Watch: An anti-abortion activist in Iowa with ties to Scott Roeder, the man who murdered abortion provider George Tiller, is under fire for calling for the shooting of the people who reopened Tiller’s abortion clinic.
April 25, 2013

An anti-abortion activist in Iowa with ties to Scott Roeder, the man who murdered abortion provider George Tiller, is under fire for calling for the shooting of the people who reopened Tiller’s abortion clinic. “If someone would shoot the new abortionists, like Scott shot George Tiller ... It will be a blessing to the babies,” Dave Leach says on a YouTube video.
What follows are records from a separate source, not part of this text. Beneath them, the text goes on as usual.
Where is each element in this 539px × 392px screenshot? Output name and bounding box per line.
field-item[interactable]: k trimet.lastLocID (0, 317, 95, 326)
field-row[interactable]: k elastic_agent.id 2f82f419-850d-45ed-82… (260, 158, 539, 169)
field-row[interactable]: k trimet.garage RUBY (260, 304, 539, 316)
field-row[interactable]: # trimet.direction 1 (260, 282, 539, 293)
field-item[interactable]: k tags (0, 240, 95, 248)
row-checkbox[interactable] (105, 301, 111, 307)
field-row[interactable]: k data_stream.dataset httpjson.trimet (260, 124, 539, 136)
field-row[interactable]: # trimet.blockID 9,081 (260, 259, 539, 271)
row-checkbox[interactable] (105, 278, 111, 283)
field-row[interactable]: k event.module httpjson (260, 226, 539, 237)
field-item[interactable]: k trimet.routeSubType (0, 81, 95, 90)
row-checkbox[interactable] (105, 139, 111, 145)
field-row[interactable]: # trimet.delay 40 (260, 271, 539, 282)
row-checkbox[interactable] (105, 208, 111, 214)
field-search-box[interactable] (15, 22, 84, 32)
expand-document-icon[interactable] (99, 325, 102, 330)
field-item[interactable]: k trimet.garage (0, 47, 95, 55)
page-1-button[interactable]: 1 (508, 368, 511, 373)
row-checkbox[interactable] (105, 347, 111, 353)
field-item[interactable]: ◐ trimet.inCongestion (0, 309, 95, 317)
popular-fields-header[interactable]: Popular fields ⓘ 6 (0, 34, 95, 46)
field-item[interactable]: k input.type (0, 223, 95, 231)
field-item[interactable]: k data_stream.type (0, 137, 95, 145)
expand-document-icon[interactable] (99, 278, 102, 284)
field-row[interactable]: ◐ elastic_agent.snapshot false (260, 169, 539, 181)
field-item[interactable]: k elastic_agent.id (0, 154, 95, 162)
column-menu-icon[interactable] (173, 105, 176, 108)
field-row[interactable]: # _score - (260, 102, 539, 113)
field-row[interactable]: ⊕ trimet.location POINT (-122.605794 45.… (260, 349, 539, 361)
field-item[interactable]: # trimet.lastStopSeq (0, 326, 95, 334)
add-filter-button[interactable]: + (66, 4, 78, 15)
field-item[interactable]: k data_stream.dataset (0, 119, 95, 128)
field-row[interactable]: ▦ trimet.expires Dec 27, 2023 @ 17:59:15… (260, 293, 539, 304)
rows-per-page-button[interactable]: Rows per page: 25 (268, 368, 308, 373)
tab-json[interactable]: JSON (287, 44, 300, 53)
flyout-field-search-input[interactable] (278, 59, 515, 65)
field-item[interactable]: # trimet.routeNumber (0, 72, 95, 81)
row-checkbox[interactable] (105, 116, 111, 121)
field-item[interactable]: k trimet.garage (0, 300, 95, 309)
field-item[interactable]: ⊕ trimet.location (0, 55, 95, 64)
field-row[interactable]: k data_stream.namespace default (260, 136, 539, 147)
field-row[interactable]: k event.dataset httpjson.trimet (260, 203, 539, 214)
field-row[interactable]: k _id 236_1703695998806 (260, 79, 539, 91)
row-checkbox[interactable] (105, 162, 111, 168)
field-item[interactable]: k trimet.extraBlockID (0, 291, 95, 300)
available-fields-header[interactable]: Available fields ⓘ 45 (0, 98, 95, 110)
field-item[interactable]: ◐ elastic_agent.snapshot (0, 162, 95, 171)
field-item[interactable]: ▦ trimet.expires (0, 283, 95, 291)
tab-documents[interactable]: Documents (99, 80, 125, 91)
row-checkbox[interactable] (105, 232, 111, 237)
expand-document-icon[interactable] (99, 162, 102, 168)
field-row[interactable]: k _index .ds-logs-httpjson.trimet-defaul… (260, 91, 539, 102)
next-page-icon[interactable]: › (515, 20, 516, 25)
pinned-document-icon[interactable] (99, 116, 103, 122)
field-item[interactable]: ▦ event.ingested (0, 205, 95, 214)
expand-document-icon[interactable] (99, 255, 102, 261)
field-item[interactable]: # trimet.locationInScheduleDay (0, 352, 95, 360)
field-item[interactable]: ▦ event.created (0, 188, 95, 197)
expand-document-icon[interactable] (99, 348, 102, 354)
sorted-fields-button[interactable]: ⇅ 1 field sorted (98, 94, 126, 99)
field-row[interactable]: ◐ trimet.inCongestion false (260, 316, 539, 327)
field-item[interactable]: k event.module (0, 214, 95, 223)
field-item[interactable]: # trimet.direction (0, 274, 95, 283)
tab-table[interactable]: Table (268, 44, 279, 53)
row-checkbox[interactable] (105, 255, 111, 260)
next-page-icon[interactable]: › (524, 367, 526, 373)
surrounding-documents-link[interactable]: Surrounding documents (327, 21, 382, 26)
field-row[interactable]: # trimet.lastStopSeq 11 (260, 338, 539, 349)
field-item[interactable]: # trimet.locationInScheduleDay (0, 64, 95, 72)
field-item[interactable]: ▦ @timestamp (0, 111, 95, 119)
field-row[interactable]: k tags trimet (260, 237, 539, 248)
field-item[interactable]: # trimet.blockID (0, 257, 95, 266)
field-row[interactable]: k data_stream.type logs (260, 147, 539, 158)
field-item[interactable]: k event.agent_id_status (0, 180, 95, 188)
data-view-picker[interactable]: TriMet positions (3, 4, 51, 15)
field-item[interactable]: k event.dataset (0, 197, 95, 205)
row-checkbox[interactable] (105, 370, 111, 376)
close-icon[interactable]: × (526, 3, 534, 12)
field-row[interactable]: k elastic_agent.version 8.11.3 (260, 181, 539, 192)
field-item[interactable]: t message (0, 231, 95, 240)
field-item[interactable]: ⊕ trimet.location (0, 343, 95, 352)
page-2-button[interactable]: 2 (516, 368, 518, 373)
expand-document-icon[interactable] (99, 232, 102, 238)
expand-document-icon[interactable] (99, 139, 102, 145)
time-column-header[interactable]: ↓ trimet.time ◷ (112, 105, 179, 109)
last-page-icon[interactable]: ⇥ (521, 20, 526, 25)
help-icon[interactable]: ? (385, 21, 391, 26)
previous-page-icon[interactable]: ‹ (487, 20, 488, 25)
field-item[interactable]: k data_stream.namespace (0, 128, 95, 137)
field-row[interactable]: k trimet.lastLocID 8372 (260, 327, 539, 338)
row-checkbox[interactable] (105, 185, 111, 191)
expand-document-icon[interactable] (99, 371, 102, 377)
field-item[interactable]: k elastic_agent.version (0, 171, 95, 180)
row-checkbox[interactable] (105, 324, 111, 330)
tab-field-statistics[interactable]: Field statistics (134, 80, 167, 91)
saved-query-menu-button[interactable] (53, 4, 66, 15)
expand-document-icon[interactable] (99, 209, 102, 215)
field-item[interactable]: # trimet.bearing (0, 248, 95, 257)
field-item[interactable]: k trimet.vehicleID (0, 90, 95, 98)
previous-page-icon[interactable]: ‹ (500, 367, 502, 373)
The video includes a recorded conversation between Leach and a man Leach identifies as Roeder, who is currently serving life in prison for Tiller’s 2009 assassination.

In an interview with The Des Moines Register, Leach said he would not personally harm any abortion providers.
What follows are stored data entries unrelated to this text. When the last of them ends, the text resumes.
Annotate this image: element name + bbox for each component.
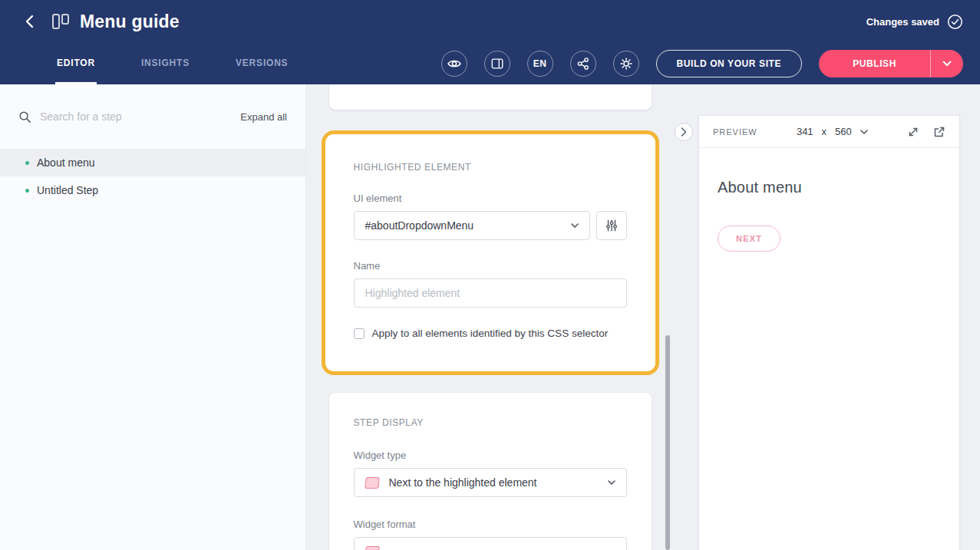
element-name-input[interactable] [354, 278, 627, 308]
chevron-right-icon [681, 127, 687, 137]
ui-element-select[interactable]: #aboutDropdownMenu [354, 211, 590, 240]
settings-button[interactable] [613, 51, 639, 77]
ui-element-value: #aboutDropdownMenu [365, 219, 474, 232]
build-on-your-site-button[interactable]: BUILD ON YOUR SITE [656, 50, 803, 77]
chevron-down-icon [942, 61, 952, 67]
check-circle-icon [947, 14, 963, 30]
card-partial-top [329, 84, 652, 110]
step-item-untitled-step[interactable]: Untitled Step [0, 176, 305, 204]
widget-type-label: Widget type [354, 450, 627, 461]
external-link-icon [933, 126, 945, 138]
header-tabs: EDITOR INSIGHTS VERSIONS [55, 43, 289, 84]
apply-all-checkbox[interactable] [354, 328, 365, 339]
preview-step-title: About menu [718, 179, 941, 196]
tooltip-widget-icon [365, 477, 380, 489]
open-in-new-tab-button[interactable] [933, 126, 945, 138]
layout-panel-button[interactable] [484, 51, 510, 77]
widget-format-select[interactable] [354, 537, 627, 550]
publish-dropdown-button[interactable] [931, 50, 963, 77]
apply-all-label: Apply to all elements identified by this… [372, 328, 609, 339]
share-button[interactable] [570, 51, 596, 77]
changes-saved-status: Changes saved [866, 16, 939, 28]
step-search-input[interactable] [40, 110, 240, 123]
step-editor-panel: HIGHLIGHTED ELEMENT UI element #aboutDro… [306, 84, 674, 550]
chevron-down-icon [608, 480, 615, 485]
step-item-label: Untitled Step [37, 184, 98, 196]
step-status-dot [25, 161, 29, 165]
section-title: HIGHLIGHTED ELEMENT [354, 162, 627, 173]
tune-sliders-icon [605, 219, 619, 232]
expand-all-link[interactable]: Expand all [240, 111, 287, 123]
selector-settings-button[interactable] [596, 211, 627, 240]
preview-panel: PREVIEW 341 x 560 About menu [698, 115, 960, 550]
preview-eye-button[interactable] [441, 51, 467, 77]
step-item-about-menu[interactable]: About menu [0, 149, 305, 176]
preview-label: PREVIEW [713, 127, 757, 137]
publish-split-button: PUBLISH [819, 50, 963, 77]
tab-versions[interactable]: VERSIONS [234, 43, 289, 84]
tab-editor[interactable]: EDITOR [55, 43, 97, 84]
app-header: Menu guide Changes saved EDITOR INSIGHTS… [0, 0, 980, 84]
tooltip-widget-icon [365, 546, 380, 550]
preview-height-value: 560 [835, 126, 852, 137]
ui-element-label: UI element [354, 193, 627, 204]
preview-size-separator: x [822, 126, 827, 137]
fullscreen-preview-button[interactable] [907, 126, 919, 138]
share-icon [576, 57, 590, 71]
preview-size-dropdown[interactable]: 341 x 560 [797, 126, 868, 137]
back-button[interactable] [17, 8, 43, 35]
layout-panel-icon [490, 57, 504, 71]
chevron-down-icon [571, 223, 579, 228]
section-title: STEP DISPLAY [354, 417, 627, 428]
step-item-label: About menu [37, 156, 95, 169]
page-title: Menu guide [80, 12, 180, 32]
name-label: Name [354, 260, 627, 272]
preview-area: PREVIEW 341 x 560 About menu [674, 84, 980, 550]
chevron-down-icon [860, 130, 868, 134]
language-button[interactable]: EN [527, 51, 553, 77]
editor-scrollbar[interactable] [665, 335, 670, 550]
preview-width-value: 341 [797, 126, 813, 137]
widget-type-select[interactable]: Next to the highlighted element [354, 468, 627, 497]
tab-insights[interactable]: INSIGHTS [140, 43, 191, 84]
chevron-left-icon [21, 13, 38, 30]
step-display-card: STEP DISPLAY Widget type Next to the hig… [329, 393, 652, 550]
search-icon [18, 110, 31, 124]
widget-type-value: Next to the highlighted element [389, 476, 537, 489]
preview-next-button[interactable]: NEXT [718, 226, 780, 252]
step-status-dot [25, 189, 29, 193]
eye-icon [447, 56, 462, 71]
publish-button[interactable]: PUBLISH [819, 50, 930, 77]
guide-logo-icon [51, 12, 71, 31]
collapse-panel-button[interactable] [675, 123, 693, 141]
steps-sidebar: Expand all About menu Untitled Step [0, 84, 306, 550]
expand-icon [907, 126, 919, 138]
step-list: About menu Untitled Step [0, 149, 305, 204]
gear-icon [619, 57, 633, 71]
highlighted-element-card: HIGHLIGHTED ELEMENT UI element #aboutDro… [322, 130, 659, 375]
widget-format-label: Widget format [354, 519, 627, 530]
"I'm 67 years old. I don't know anything about guns," he said. "I think I could accomplish more with words." He denied that his comments were meant to encourage anyone to kill abortion providers. "That's not exactly a call for that to happen," he said. "Any reasonable person looking at that statement would not equate that with a call for action."

USA Today:

In the YouTube video, the man Leach identifies as Roeder laughs as Leach talks about the prospect of someone shooting the new leaders of the Wichita clinic. Then the second man wonders aloud about the clinic director's motives. "To walk in there and reopen a clinic, a murder mill where a man was stopped, it's almost like putting a target on your back -- saying, 'Well, let's see if you can shoot me,'" he says.
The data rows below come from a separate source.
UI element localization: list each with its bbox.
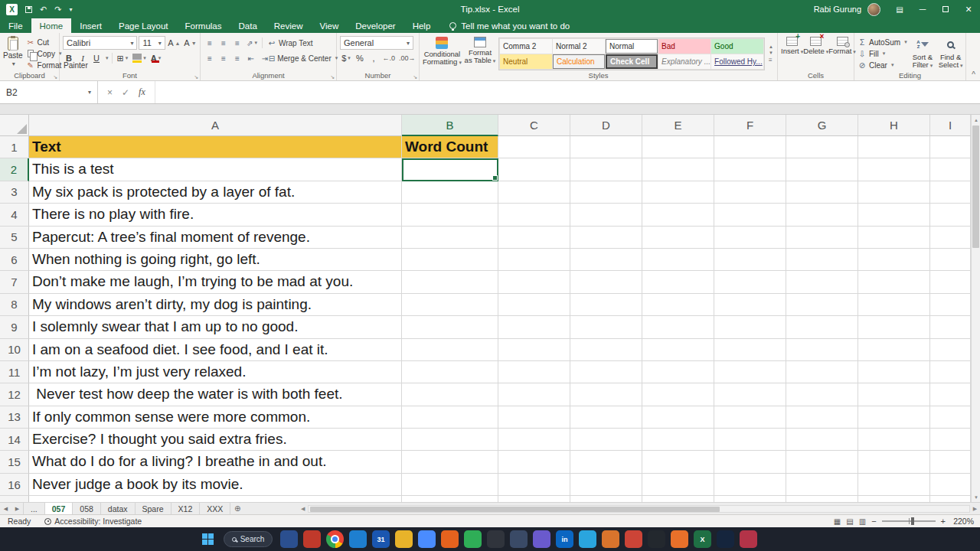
normal-view-button[interactable]: ▦ (834, 517, 841, 526)
clear-button[interactable]: ⊘Clear▾ (858, 60, 907, 70)
delete-cells-button[interactable]: Delete▾ (803, 35, 828, 70)
cell-b11[interactable] (402, 361, 498, 383)
redo-button[interactable]: ↷ (54, 5, 61, 15)
cell-g11[interactable] (786, 361, 858, 383)
cell-g3[interactable] (786, 181, 858, 204)
sheet-tab-xxx[interactable]: XXX (200, 503, 230, 514)
cell-e13[interactable] (642, 406, 714, 429)
ribbon-tab-help[interactable]: Help (404, 18, 439, 33)
cell-g2[interactable] (786, 158, 858, 181)
zoom-in-button[interactable]: + (941, 517, 946, 526)
collapse-ribbon-button[interactable]: ^ (972, 70, 975, 79)
format-as-table-button[interactable]: Format as Table▾ (464, 35, 496, 70)
avatar[interactable] (867, 3, 880, 16)
ribbon-tab-data[interactable]: Data (230, 18, 266, 33)
cell-i7[interactable] (930, 271, 971, 293)
cell-h14[interactable] (858, 429, 930, 451)
cell-f8[interactable] (714, 294, 786, 316)
cell-a11[interactable]: I’m not lazy, I’m just very relaxed. (29, 361, 402, 383)
percent-format-button[interactable]: % (354, 51, 366, 65)
cell-g17[interactable] (786, 496, 858, 502)
cell-d2[interactable] (570, 158, 642, 181)
cell-h9[interactable] (858, 316, 930, 338)
cell-c13[interactable] (498, 406, 570, 429)
taskbar-app-photoshop[interactable] (717, 530, 734, 548)
underline-button[interactable]: U (90, 51, 103, 65)
cell-h11[interactable] (858, 361, 930, 383)
insert-function-button[interactable]: fx (139, 86, 145, 98)
cell-i13[interactable] (930, 406, 971, 429)
row-header-6[interactable]: 6 (0, 249, 29, 271)
merge-center-button[interactable]: ⊟Merge & Center▾ (273, 51, 334, 65)
cell-c10[interactable] (498, 339, 570, 361)
zoom-slider-thumb[interactable] (911, 517, 914, 525)
style-comma-2[interactable]: Comma 2 (500, 39, 552, 54)
taskbar-app-telegram[interactable] (579, 530, 596, 548)
cell-d13[interactable] (570, 406, 642, 429)
row-header-5[interactable]: 5 (0, 227, 29, 249)
cell-i5[interactable] (930, 227, 971, 249)
cell-f7[interactable] (714, 271, 786, 293)
fill-color-button[interactable]: ▾ (131, 51, 148, 65)
cell-b7[interactable] (402, 271, 498, 293)
cell-f16[interactable] (714, 474, 786, 496)
hscroll-right-icon[interactable]: ▶ (970, 506, 980, 512)
cell-d10[interactable] (570, 339, 642, 361)
cell-i3[interactable] (930, 181, 971, 204)
gallery-more-icon[interactable]: ≡ (769, 57, 773, 64)
zoom-out-button[interactable]: − (871, 517, 876, 526)
cell-f15[interactable] (714, 451, 786, 473)
cell-f9[interactable] (714, 316, 786, 338)
cell-a14[interactable]: Exercise? I thought you said extra fries… (29, 429, 402, 451)
cell-a3[interactable]: My six pack is protected by a layer of f… (29, 181, 402, 204)
cell-i17[interactable] (930, 496, 971, 502)
style-check-cell[interactable]: Check Cell (606, 54, 658, 69)
decrease-font-size-button[interactable]: A▼ (183, 36, 198, 50)
cell-d1[interactable] (570, 136, 642, 158)
ribbon-tab-developer[interactable]: Developer (347, 18, 403, 33)
cell-b1[interactable]: Word Count (402, 136, 498, 158)
cell-i12[interactable] (930, 383, 971, 406)
cell-b12[interactable] (402, 383, 498, 406)
align-right-button[interactable]: ≡ (231, 51, 243, 65)
cell-b9[interactable] (402, 316, 498, 338)
cell-g4[interactable] (786, 204, 858, 226)
row-header-17[interactable]: 17 (0, 496, 29, 502)
cell-d4[interactable] (570, 204, 642, 226)
cell-c2[interactable] (498, 158, 570, 181)
page-layout-view-button[interactable]: ▤ (846, 517, 853, 526)
taskbar-app-file-explorer[interactable] (395, 530, 413, 548)
cell-h15[interactable] (858, 451, 930, 473)
cell-a4[interactable]: There is no play with fire. (29, 204, 402, 226)
page-break-view-button[interactable]: ▥ (859, 517, 866, 526)
font-size-select[interactable]: 11▾ (139, 36, 165, 50)
cell-d16[interactable] (570, 474, 642, 496)
cell-b17[interactable] (402, 496, 498, 502)
column-header-d[interactable]: D (570, 115, 642, 136)
taskbar-app-photos[interactable] (303, 530, 321, 548)
scroll-down-icon[interactable]: ▼ (972, 492, 980, 502)
row-header-3[interactable]: 3 (0, 181, 29, 204)
taskbar-search[interactable]: Search (224, 531, 273, 547)
column-header-i[interactable]: I (930, 115, 971, 136)
taskbar-app-steam[interactable] (510, 530, 528, 548)
sheet-tab-x12[interactable]: X12 (172, 503, 201, 514)
cell-f6[interactable] (714, 249, 786, 271)
cell-d15[interactable] (570, 451, 642, 473)
column-header-h[interactable]: H (858, 115, 930, 136)
cell-g7[interactable] (786, 271, 858, 293)
cell-b4[interactable] (402, 204, 498, 226)
sort-filter-button[interactable]: AZ Sort & Filter▾ (910, 35, 936, 70)
cell-e2[interactable] (642, 158, 714, 181)
scroll-up-icon[interactable]: ▲ (972, 115, 980, 125)
cell-h3[interactable] (858, 181, 930, 204)
column-header-b[interactable]: B (402, 115, 498, 136)
cell-a6[interactable]: When nothing is going right, go left. (29, 249, 402, 271)
add-sheet-button[interactable]: ⊕ (230, 503, 244, 514)
row-header-12[interactable]: 12 (0, 383, 29, 406)
name-box[interactable]: B2 ▾ (0, 81, 98, 103)
cell-i16[interactable] (930, 474, 971, 496)
cell-i14[interactable] (930, 429, 971, 451)
taskbar-app-gmail[interactable] (625, 530, 642, 548)
taskbar-app-firefox[interactable] (441, 530, 459, 548)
Then the man quotes a fellow activist, who predicted that the abortion industry would end if 100 abortionists were shot. "I think eight have been shot, so we've got 92 to go," the man whom Leach identified as Roeder says. "Maybe (the Wichita clinic director) will be number nine. I don't really know. I'm not sure about that. But she's kind of painting a target on her."

Prison officials are investigating whether the man on the recording was indeed Roeder, and, if it was, how he was able to participate in such a phone call.

A spokesman for the Kansas Department of Corrections said inmates may speak on the phone only with people who are on a list approved by prison administrators.